Nikola Vucevic, received as part of the Dwight Howard deal, is turning heads with his recent play.
By CHRIS TOMASSONFS Florida
Nikola Vucevic know he was studying the man he eventually would replace.
When Vucevic came to Simi Valley, Calif., from Montenegro in 2007 at the age of 17, he began watching
Orlando Magic games on TV. That continued after he enrolled in 2008 at Southern California for what would be a three-year stint.
“I watched Dwight Howard,’’ Vucevic said. “He’s one of the best rebounders. Obviously, I studied the way he rebounds. I feel like he’s always in position to rebound.’’
Those lessons have helped Vucevic, who is now with the Magic. Lately, he has been rebounding in a similar fashion to Howard, the guy he replaced as the starting center, arriving in a four-team deal that featured Howard being sent last August to the Los Angeles Lakers.
Over his past 15 games, the 7-foot Vucevic has averaged 14.1 rebounds to raise his average to 11.0. If Vucevic can keep up this pace, which included an incredible 29-rebound game Dec. 31 against the Miami Heat, he has a shot at being a second straight Orlando player to win the boards title.
Howard claimed it last season. It was his fourth in eight Magic seasons.
“Dwight is the best big man in the league. You can’t replace him,’’ said Vucevic, knowing very well nobody is about to forget what Howard did with the Magic. “I knew coming in, I was not going to replace the best big man in the league. I just came in and tried to play my game.’’
Still, Vucevic’s recent showing at least has helped the Magic save some face after they were panned nationally for not getting a tremendous amount of assets for Howard. In the four-team deal, which also included Denver, Vucevic arrived from Philadelphia 76ers, who felt they could give up Vucevic due to acquiring center Andrew Bynum from the Lakers.

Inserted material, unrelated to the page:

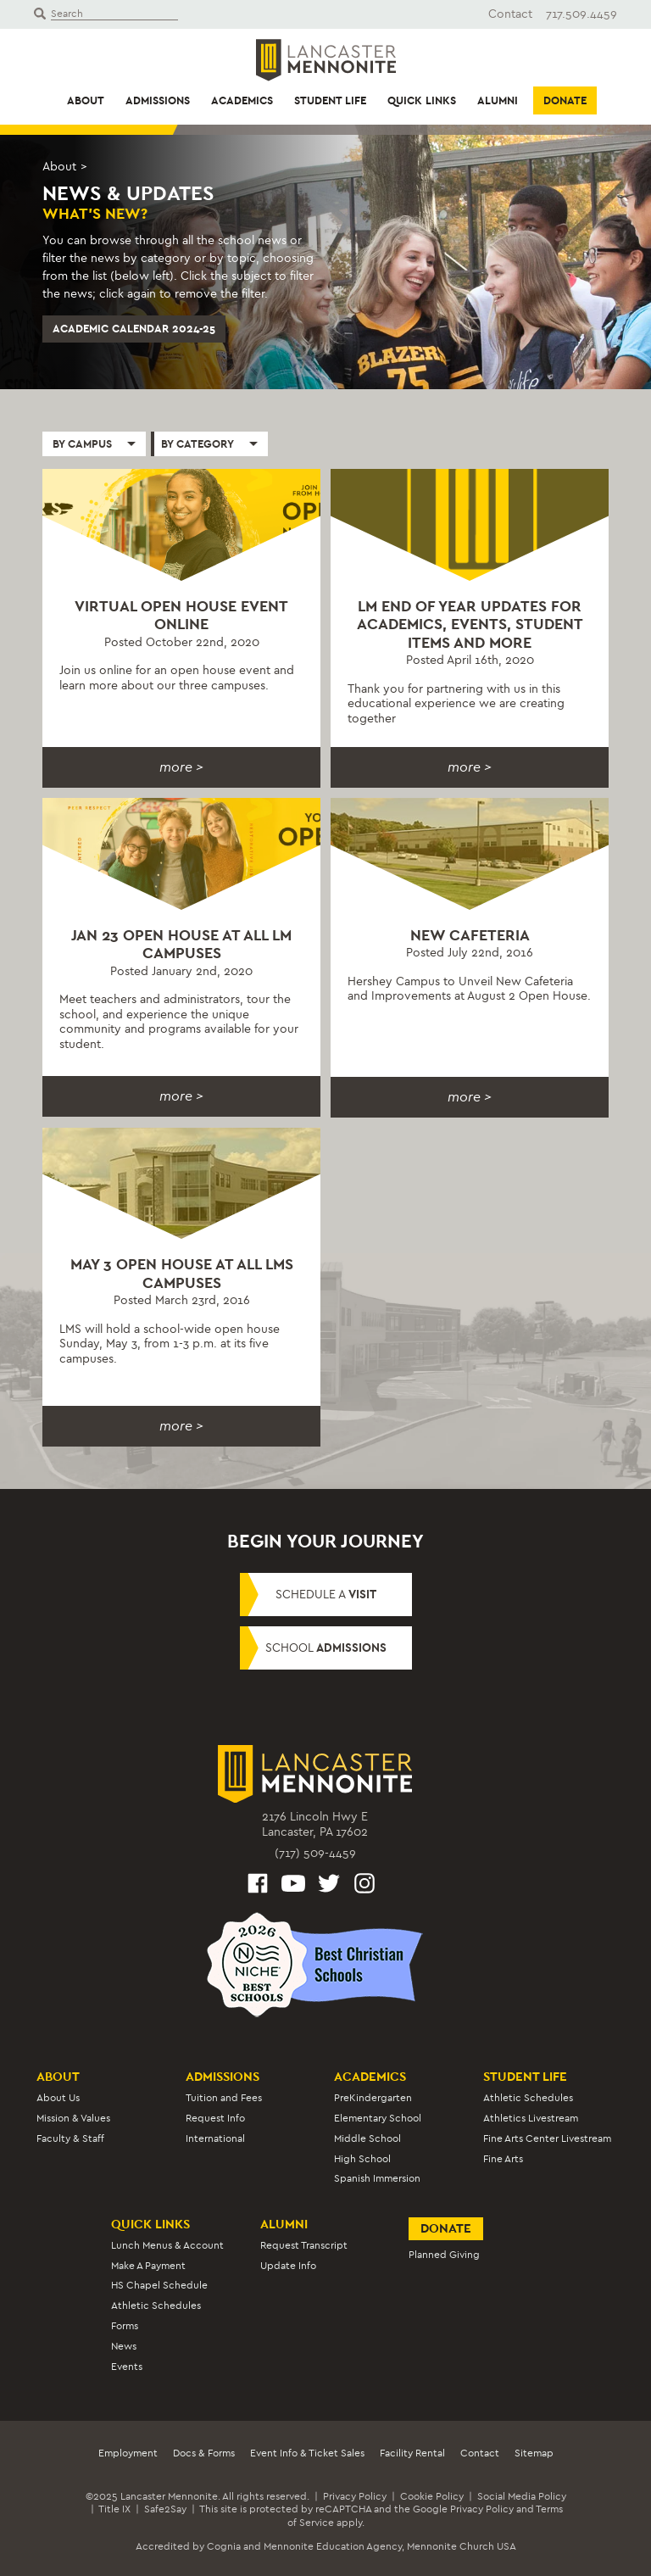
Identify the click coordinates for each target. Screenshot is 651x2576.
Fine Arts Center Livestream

Bynum, out with a knee injury, hasn’t played a picosecond all season. But the mild-mannered Vucevic isn’t about to gloat that the 76ers must have regrets on moving him after he was drafted No. 16 by them in 2011.

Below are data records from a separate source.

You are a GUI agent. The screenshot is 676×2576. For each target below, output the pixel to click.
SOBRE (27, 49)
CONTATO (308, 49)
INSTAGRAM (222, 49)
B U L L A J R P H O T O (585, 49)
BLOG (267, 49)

“I’m playing well right now, but at the same time they did get one of the best big men in the league,’’ Vucevic said. “So, when he’s healthy, he’s going to help them a lot. So I guess we’ll have to wait and see when he gets back.’’
Before his current stretch, which began Dec. 14 with 17 boards Golden State, Vucevic was averaging an OK, but hardly exceptional 8.8 rebounds. But he’s begun to feel more comfortable each game in Orlando’s system.
Vucevic has grabbed 13 or more rebounds in nine of his past 15 games. While Magic coach Jacque Vaughn had been hopeful of Vucevic averaging in double figures, he couldn’t have foreseen this type of production, could he have?
“We all have dreams so, yes, I can envision it,’’ Vaughn said. “I’m glad those are coming to fruition. He’s been unbelievable for us, consistent for us …. He has a good feel for the game of basketball. He just has got natural instincts, so he’ll gravitate toward the ball.’’
Vucevic also has been improving his offense lately. Since his monster game against the Heat, which included 20 points, Vucevic has averaged 16.0 over six games to raise his average to 11.4.
There’s still plenty of work to do on the offensive end for the second-year man. But it hasn’t taken him long to become one of the NBA’s best rebounders.
Vucevic said it would be “cool’’ one day to win a rebounding title. With Minnesota’s Kevin Love and Cleveland’s Anderson Varajeo injured, Vucevic has a shot at doing it this season.
Through Saturday, Vucevic ranks fourth. He trails Howard (12.4), Memphis’ Zach Randolph (11.7) and Houston’s Omer Asik (11.1). But Vucevic quickly has been making up ground.
“He didn’t play a ton last year in Philly, so I didn’t know a whole lot about him when he got traded,’’ Magic guard J.J. Redick said of Vucevic, who averaged 5.5 points and 4.8 rebounds over 15.9 minutes last season. “I knew he was skilled, which he was. So in a way, yeah, I guess I’m surprised at how good of a rebounder he is. He’s been spectacular …. He’s gaining confidence with each game. He’s a good player now, but he’s going to be really good.’’
It’s doubtful Vucevic ever will be another Howard, who made six All-Star Games with the Magic, three times was Defensive Player of the Year and developed into a 20-point scorer. But if Vucevic can keep pulling down 14 rebounds a night, nobody’s going to complain about that, considering Howard’s Magic average was 13.0.